About this exercise: Where the records below show a line containing "7679 (207, 1328)", start copying; end with the line containing "Parcours santé (526, 448)", and copy it too.

Provided information:
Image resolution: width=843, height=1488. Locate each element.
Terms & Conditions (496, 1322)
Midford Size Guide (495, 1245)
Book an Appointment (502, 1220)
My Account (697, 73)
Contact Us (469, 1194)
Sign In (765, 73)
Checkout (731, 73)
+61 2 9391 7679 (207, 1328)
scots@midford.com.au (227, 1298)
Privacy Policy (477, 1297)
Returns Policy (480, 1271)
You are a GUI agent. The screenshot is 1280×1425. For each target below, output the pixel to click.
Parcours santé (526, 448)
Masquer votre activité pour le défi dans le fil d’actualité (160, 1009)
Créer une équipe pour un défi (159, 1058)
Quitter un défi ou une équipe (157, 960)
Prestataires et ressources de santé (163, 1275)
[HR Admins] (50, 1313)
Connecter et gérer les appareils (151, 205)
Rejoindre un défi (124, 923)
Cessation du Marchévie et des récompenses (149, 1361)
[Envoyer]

Exercise response:
+61 2 9391 7679 (207, 1328)
scots@midford.com.au (227, 1298)
Privacy Policy (477, 1297)
Returns Policy (480, 1271)
You are a GUI agent. The screenshot is 1280×1425. For each target below, output the pixel to click.
Parcours santé (526, 448)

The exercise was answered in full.